- _HOW TO COMPLETE THIS TASK_:
From the material below, give the number of lines that hold the string "della" and nothing further.

- _SOURCE INFORMATION_:
□ □ □

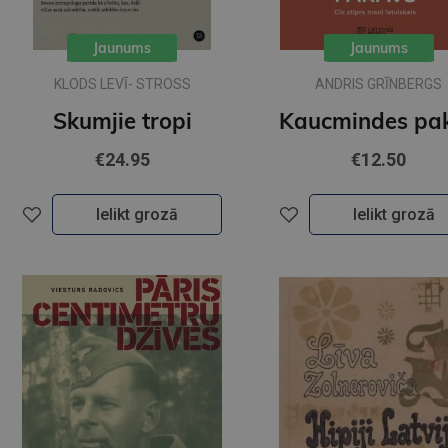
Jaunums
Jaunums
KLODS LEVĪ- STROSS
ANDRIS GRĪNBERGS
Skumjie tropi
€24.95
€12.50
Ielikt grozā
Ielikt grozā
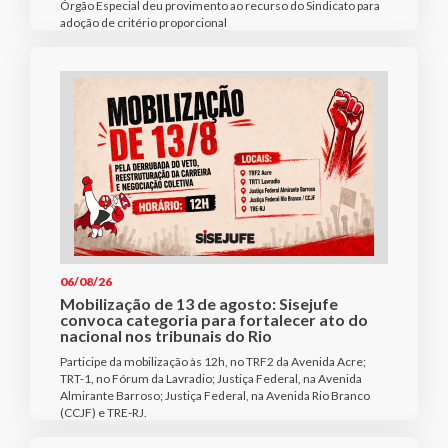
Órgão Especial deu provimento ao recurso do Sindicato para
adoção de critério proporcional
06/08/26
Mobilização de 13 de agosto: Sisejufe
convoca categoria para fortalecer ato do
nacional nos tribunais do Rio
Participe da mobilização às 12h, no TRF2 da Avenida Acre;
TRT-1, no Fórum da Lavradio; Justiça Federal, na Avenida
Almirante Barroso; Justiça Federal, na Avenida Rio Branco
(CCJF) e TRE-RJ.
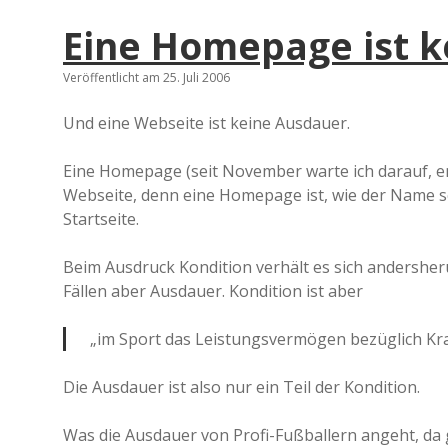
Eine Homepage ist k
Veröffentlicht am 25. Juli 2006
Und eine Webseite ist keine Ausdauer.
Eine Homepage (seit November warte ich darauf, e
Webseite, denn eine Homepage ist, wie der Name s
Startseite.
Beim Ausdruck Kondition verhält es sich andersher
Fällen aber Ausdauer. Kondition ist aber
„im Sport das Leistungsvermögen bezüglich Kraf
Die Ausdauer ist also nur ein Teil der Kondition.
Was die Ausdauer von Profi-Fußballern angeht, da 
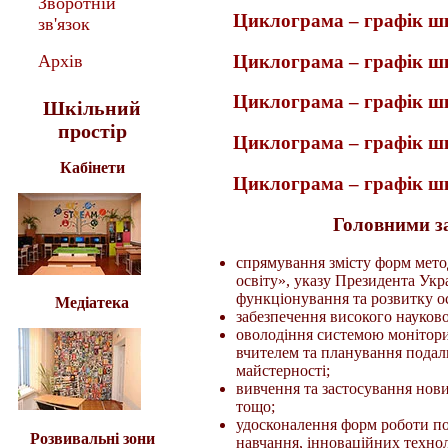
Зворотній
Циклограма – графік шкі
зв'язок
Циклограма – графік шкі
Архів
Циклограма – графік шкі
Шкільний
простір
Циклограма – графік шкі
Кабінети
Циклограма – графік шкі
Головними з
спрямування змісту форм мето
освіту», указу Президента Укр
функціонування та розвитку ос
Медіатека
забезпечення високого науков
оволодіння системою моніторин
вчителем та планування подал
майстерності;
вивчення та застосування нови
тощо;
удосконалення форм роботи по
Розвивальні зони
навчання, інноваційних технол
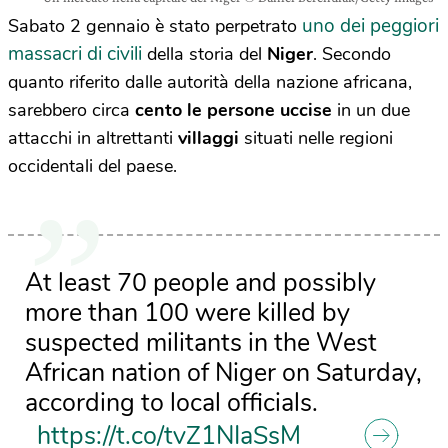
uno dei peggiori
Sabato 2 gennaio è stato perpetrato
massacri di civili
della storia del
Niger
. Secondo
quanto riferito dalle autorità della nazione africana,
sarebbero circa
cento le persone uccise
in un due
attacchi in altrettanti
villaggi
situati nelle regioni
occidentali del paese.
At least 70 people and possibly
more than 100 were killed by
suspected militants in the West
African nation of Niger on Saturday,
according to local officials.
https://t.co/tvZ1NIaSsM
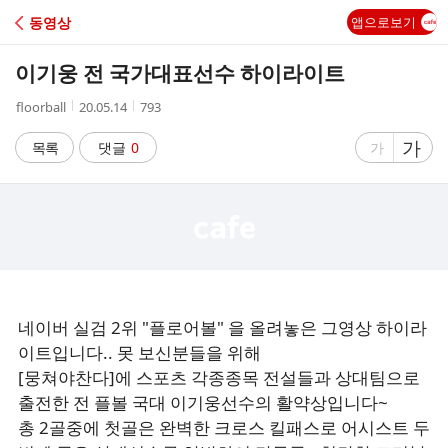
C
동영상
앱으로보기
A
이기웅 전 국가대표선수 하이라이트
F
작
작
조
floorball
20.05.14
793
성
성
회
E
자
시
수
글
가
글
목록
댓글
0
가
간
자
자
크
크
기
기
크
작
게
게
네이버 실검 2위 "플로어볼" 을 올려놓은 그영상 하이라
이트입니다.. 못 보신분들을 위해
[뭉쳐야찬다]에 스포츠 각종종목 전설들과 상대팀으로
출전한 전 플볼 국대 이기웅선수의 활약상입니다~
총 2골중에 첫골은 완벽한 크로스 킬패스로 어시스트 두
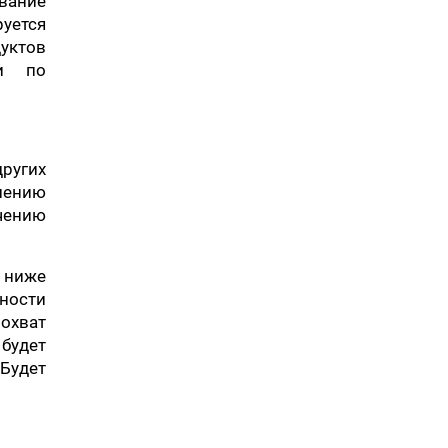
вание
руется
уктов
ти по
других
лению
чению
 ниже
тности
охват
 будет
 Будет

□ □ □

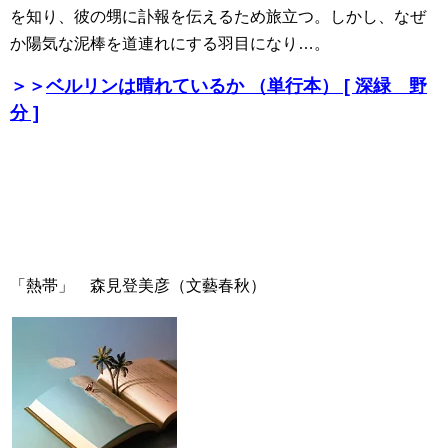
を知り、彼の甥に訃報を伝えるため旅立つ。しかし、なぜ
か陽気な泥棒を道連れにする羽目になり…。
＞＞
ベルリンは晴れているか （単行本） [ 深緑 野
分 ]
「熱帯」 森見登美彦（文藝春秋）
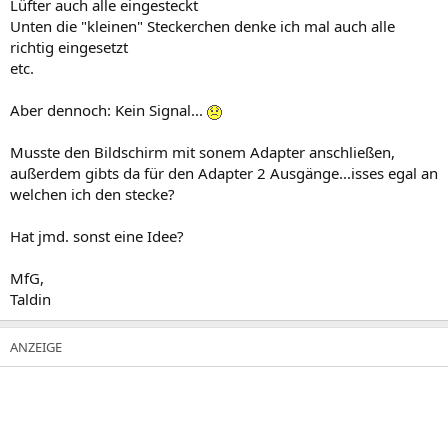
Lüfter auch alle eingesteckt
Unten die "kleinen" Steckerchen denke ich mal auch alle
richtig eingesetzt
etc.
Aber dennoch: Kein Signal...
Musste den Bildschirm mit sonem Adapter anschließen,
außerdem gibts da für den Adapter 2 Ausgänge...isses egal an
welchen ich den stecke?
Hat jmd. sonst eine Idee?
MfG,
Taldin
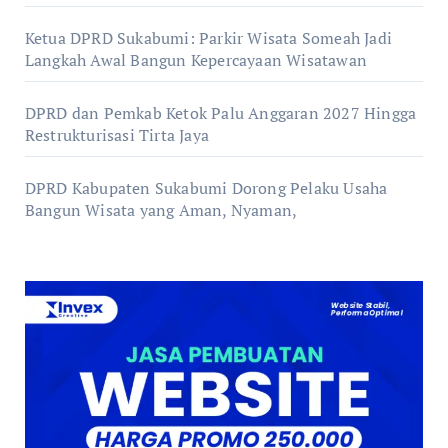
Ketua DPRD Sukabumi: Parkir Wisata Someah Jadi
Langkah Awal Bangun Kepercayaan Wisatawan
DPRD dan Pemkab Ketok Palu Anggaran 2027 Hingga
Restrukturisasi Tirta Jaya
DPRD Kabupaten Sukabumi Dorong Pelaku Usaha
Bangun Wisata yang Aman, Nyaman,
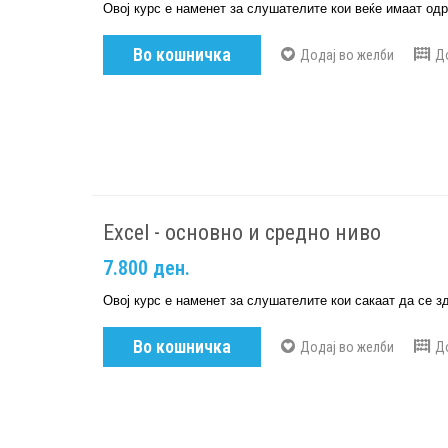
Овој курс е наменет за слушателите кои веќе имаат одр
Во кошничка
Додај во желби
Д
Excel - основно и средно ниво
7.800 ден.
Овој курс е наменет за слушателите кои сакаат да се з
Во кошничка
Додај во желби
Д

□ □ □

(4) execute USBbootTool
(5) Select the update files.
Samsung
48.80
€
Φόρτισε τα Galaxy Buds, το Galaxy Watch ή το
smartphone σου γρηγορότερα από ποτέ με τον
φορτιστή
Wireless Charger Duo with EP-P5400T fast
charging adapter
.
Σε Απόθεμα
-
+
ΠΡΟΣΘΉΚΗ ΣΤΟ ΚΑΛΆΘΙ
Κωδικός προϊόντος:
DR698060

□ □ □

- _SOLUTION_:
2